Kayano Mitsunori, Matsui Hidetoshi, Yamaguchi Rui, Imoto Seiya, Miyano Satoru
Department of Animal and Food Hygiene, Obihiro University of Agriculture and Veterinary Medicine, Inada-cho, Obihiro, Hokkaido 080-8555, Japan
Faculty of Mathematics, Kyushu University, 744, Motooka, Nishi-ku, Fukuoka 819-0395, Japan.
Biostatistics. 2016 Apr;17(2):235-48. doi: 10.1093/biostatistics/kxv037. Epub 2015 Sep 28.

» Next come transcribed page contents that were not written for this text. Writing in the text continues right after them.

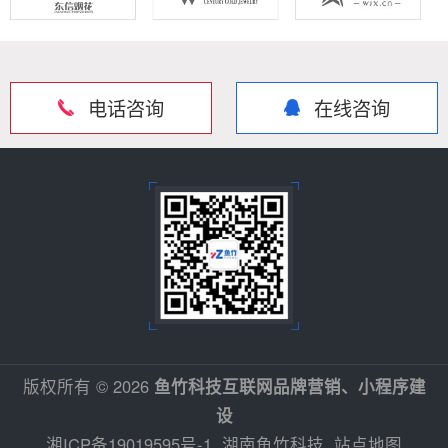
电话咨询
在线咨询
版权所有 © 2026
鱼竹科技互联网品牌营销、小程序建
设
湘ICP备19019595号-1
湖南鱼竹科技
站点地图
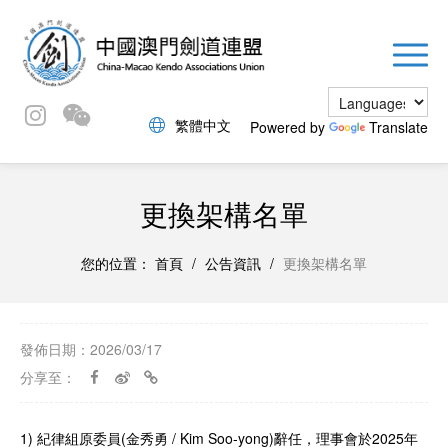
繁體中文
Powered by
Translate
更換架構名單
您的位置：
首頁
/
公告資訊
/
更換架構名單
發佈日期：2026/03/17
分享至：
1) 紀律組原委員(金秀勇 / Kim Soo-yong)辭任，理事會於2025年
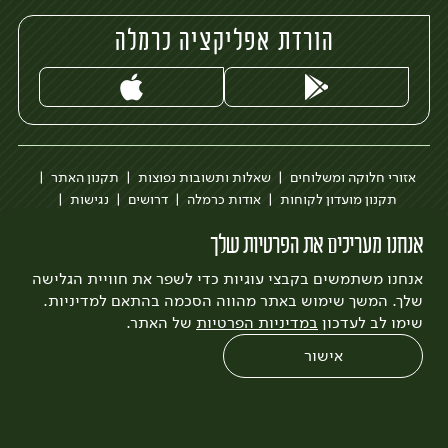
הורדת אפליקציה כרמלה
אזורי חלוקה ומשלוחים
שאלות ותשובות נפוצות
תקנון האתר
תקנון מועדון לקוחות
אודות כרמלה
דרושים
נגישות
כרמלה לעסקים
בקשה להסרת חשבון
הבלוג של כרמלה
אנחנו מעריכים את הפרטיות שלך
לצפייה בעדכון מדיניות פרטיות
אנחנו משתמשים בקבצי עוגיות כדי לשפר את חוויית הגלישה
עיצוב:
3bears
פיתוח:
Quatro
שלך. המשך שימוש באתר מהווה הסכמה בהתאם למדיניות.
שימו לב לעדכון
במדיניות הפרטיות
של האתר.
אישור
0
שחזור הזמנה
צריכים עזרה?
מבצעים
כל המוצרים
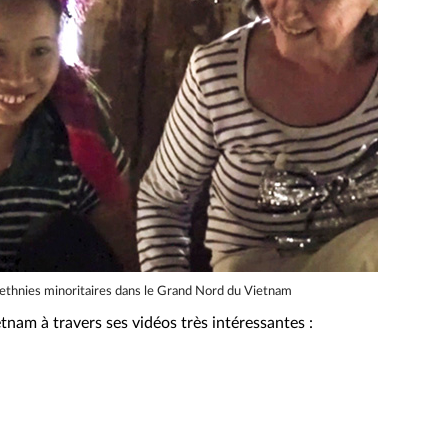
 ethnies minoritaires dans le Grand Nord du Vietnam
tnam à travers ses vidéos très intéressantes :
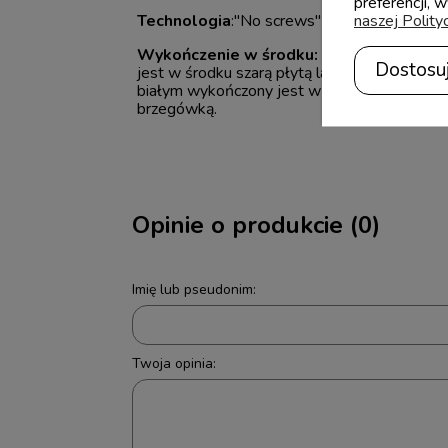
preferencji, 
naszej Polity
Technologia
:"No screws" - bez widocznych
Wykończenie w środku:
Mebel w innych ko
Dostosu
jest w środku szarą płytą laminowaną z sza
białym wykończony jest w środku białą płytą
brzegówką.
Opinie o produkcie (0)
Imię lub pseudonim:
Twoja opinia:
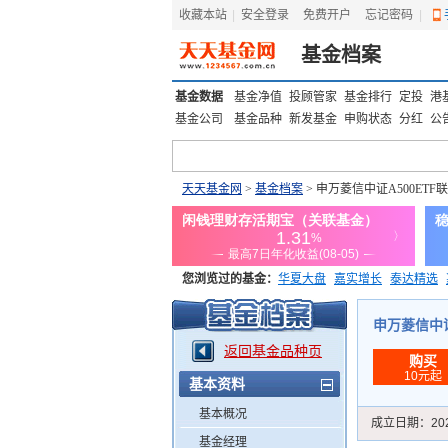
收藏本站
|
安全登录
|
免费开户
忘记密码
|
基金档案
基金数据
基金净值
投顾管家
基金排行
定投
港
基金公司
基金品种
新发基金
申购状态
分红
公
天天基金网
>
基金档案
> 申万菱信中证A500ETF
您浏览过的基金：
华夏大盘
嘉实增长
泰达精选
添富优势
华安宏利
上证180价值ETF
上投优势
申万菱信中证A
返回基金品种页
购买
10元起
基本资料
基本概况
成立日期：
20
基金经理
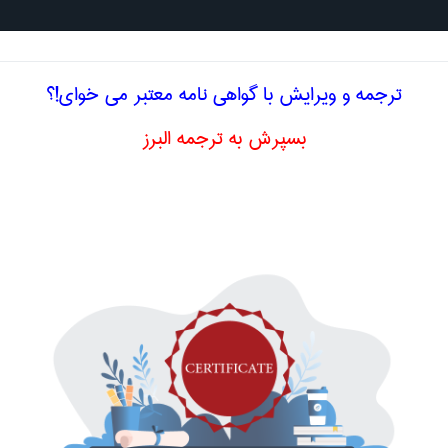
جستجو د
ترجمه و ویرایش با گواهی نامه معتبر می خوای!؟
بسپرش به ترجمه البرز
خصصی انگلیسی مهندسی پليمر حرف X
neic graft
l
شعه ایکس
 ، انکسار پرتو ایکس
iffraction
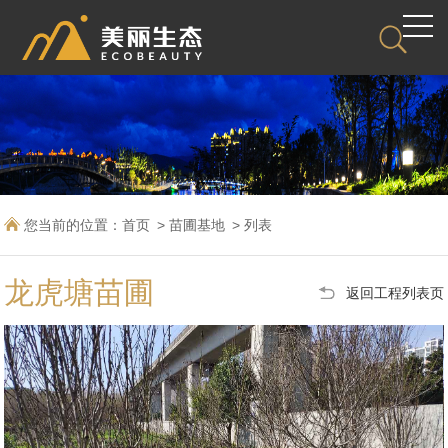
您当前的位置：
首页
苗圃基地
列表
龙虎塘苗圃
返回工程列表页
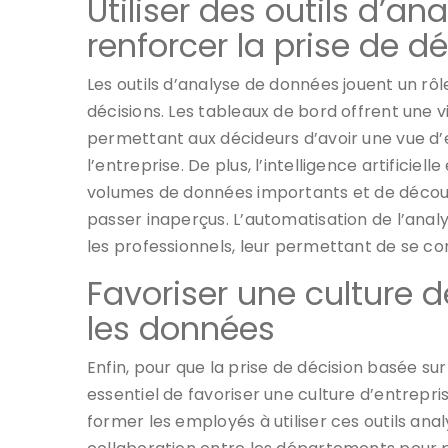
Utiliser des outils d’a
renforcer la prise de d
Les outils d’analyse de données jouent un rôle
décisions. Les tableaux de bord offrent une vi
permettant aux décideurs d’avoir une vue 
l’entreprise. De plus, l’intelligence artifici
volumes de données importants et de découvr
passer inaperçus. L’automatisation de l’ana
les professionnels, leur permettant de se co
Favoriser une culture d
les données
Enfin, pour que la prise de décision basée su
essentiel de favoriser une culture d’entrepri
former les employés à utiliser ces outils ana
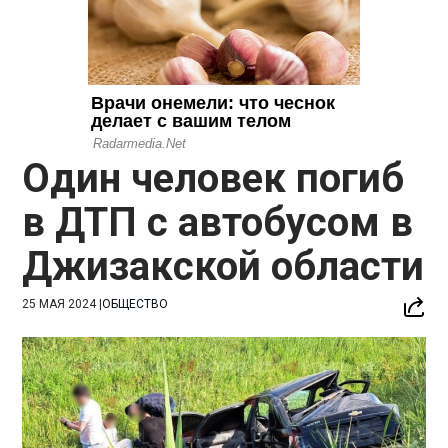
Один человек погиб
в ДТП с автобусом в
Джизакской области
25 МАЯ 2024
|
ОБЩЕСТВО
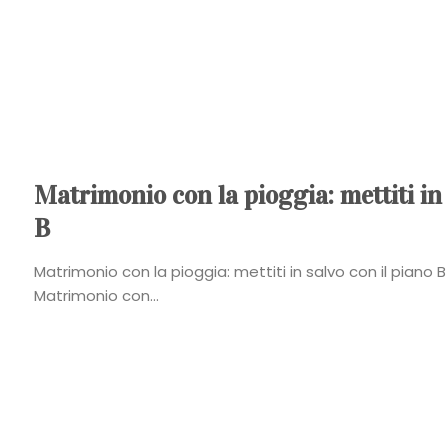
Matrimonio con la pioggia: mettiti in 
B
Matrimonio con la pioggia: mettiti in salvo con il piano B 
Matrimonio con...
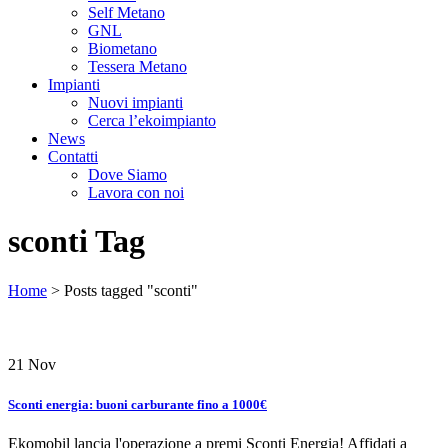
Self Metano
GNL
Biometano
Tessera Metano
Impianti
Nuovi impianti
Cerca l’ekoimpianto
News
Contatti
Dove Siamo
Lavora con noi
sconti Tag
Home
>
Posts tagged "sconti"
21
Nov
Sconti energia: buoni carburante fino a 1000€
Ekomobil lancia l'operazione a premi Sconti Energia! Affidati a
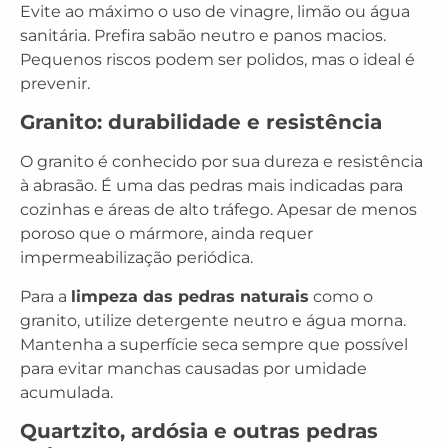
Evite ao máximo o uso de vinagre, limão ou água
sanitária. Prefira sabão neutro e panos macios.
Pequenos riscos podem ser polidos, mas o ideal é
prevenir.
Granito: durabilidade e resistência
O granito é conhecido por sua dureza e resistência
à abrasão. É uma das pedras mais indicadas para
cozinhas e áreas de alto tráfego. Apesar de menos
poroso que o mármore, ainda requer
impermeabilização periódica.
Para a
limpeza das pedras naturais
como o
granito, utilize detergente neutro e água morna.
Mantenha a superfície seca sempre que possível
para evitar manchas causadas por umidade
acumulada.
Quartzito, ardósia e outras pedras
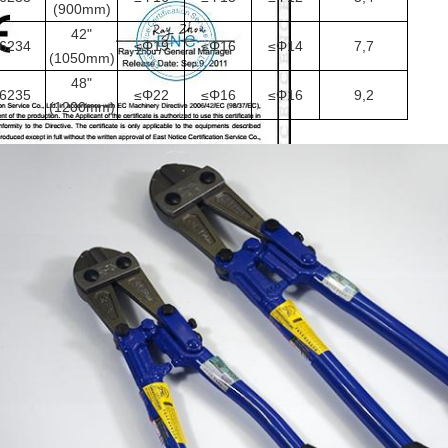
(900mm)
42"
6234
≤Φ19
≤Φ16
≤Φ14
7,7
(1050mm)
48"
6235
≤Φ22
≤Φ16
≤Φ16
9,2
(1200mm)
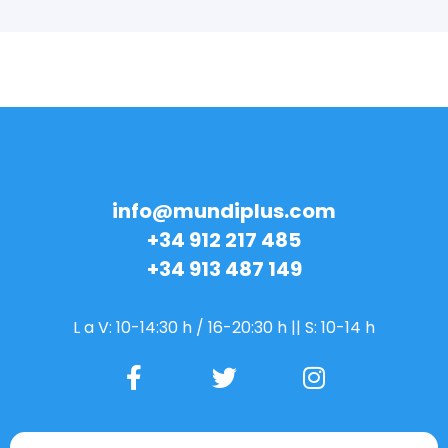
Contact
info@mundiplus.com
+34 912 217 485
+34 913 487 149
L a V: 10-14:30 h / 16-20:30 h || S: 10-14 h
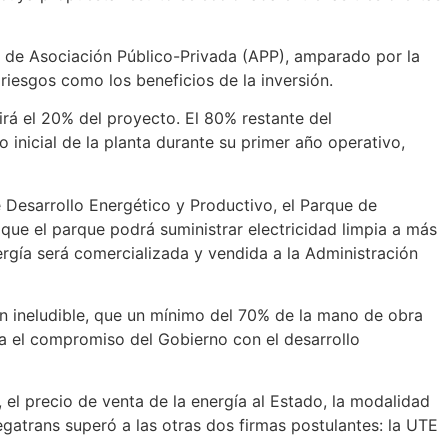
a de Asociación Público-Privada (APP), amparado por la
riesgos como los beneficios de la inversión.
irá el 20% del proyecto. El 80% restante del
 inicial de la planta durante su primer año operativo,
e Desarrollo Energético y Productivo, el Parque de
que el parque podrá suministrar electricidad limpia a más
rgía será comercializada y vendida a la Administración
ión ineludible, que un mínimo del 70% de la mano de obra
a el compromiso del Gobierno con el desarrollo
, el precio de venta de la energía al Estado, la modalidad
atrans superó a las otras dos firmas postulantes: la UTE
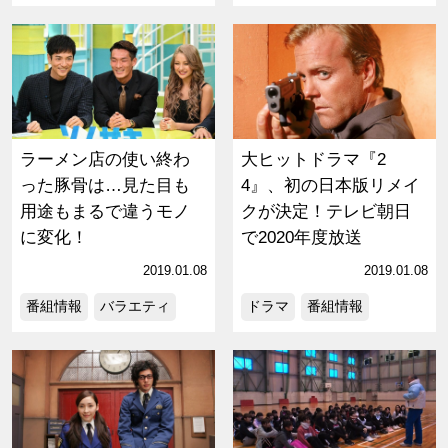
ラーメン店の使い終わ
大ヒットドラマ『2
った豚骨は…見た目も
4』、初の日本版リメイ
用途もまるで違うモノ
クが決定！テレビ朝日
に変化！
で2020年度放送
2019.01.08
2019.01.08
番組情報
バラエティ
ドラマ
番組情報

High-throughput time course expression profiles have been available in the last decade due to developments in measurement techniques and devices. Functional data analysis, which treats smoothed curves instead of originally observed discrete data, is effective for the time course expression profiles in terms of dimension reduction, robustness, and applicability to data measured at small and irregularly spaced time points. However, the statistical method of differential analysis for time course expression profiles has not been well established. We propose a functional logistic model based on elastic net regularization (F-Logistic) in order to identify the genes with dynamic alterations in case/control study. We employ a mixed model as a smoothing method to obtain functional data; then F-Logistic is applied to time course profiles measured at small and irregularly spaced time points. We evaluate the performance of F-Logistic in comparison with another functional data approach, i.e. functional ANOVA test (F-ANOVA), by applying the methods to real and synthetic time course data sets. The real data sets consist of the time course gene expression profiles for long-term effects of recombinant interferon β on disease progression in multiple sclerosis. F-Logistic distinguishes dynamic alterations, which cannot be found by competitive approaches such as F-ANOVA, in case/control study based on time course expression profiles. F-Logistic is effective for time-dependent biomarker detection, diagnosis, and therapy.
由于测量技术和设备的发展,高通量时间进程表达谱在过去十年中已经可用。功能数据分析处理的是平滑曲线而非最初观察到的离散数据,在降维、稳健性以及对在小的和不规则间隔时间点测量的数据的适用性方面,对时间进程表达谱是有效的。然而,时间进程表达谱的差异分析统计方法尚未得到很好的确立。我们提出一种基于弹性网络正则化的功能逻辑模型(F-Logistic),以便在病例/对照研究中识别具有动态变化的基因。我们采用混合模型作为平滑方法来获得功能数据;然后将F-Logistic应用于在小的和不规则间隔时间点测量的时间进程谱。通过将这些方法应用于真实和合成的时间进程数据集,我们与另一种功能数据方法即功能方差分析检验(F-ANOVA)比较,评估F-Logistic的性能。真实数据集由重组干扰素β对多发性硬化症疾病进展的长期影响的时间进程基因表达谱组成。在基于时间进程表达谱的病例/对照研究中,F-Logistic能够区分动态变化,而这是诸如F-ANOVA等竞争方法所无法发现的。F-Logistic对于时间依赖性生物标志物的检测、诊断和治疗是有效的。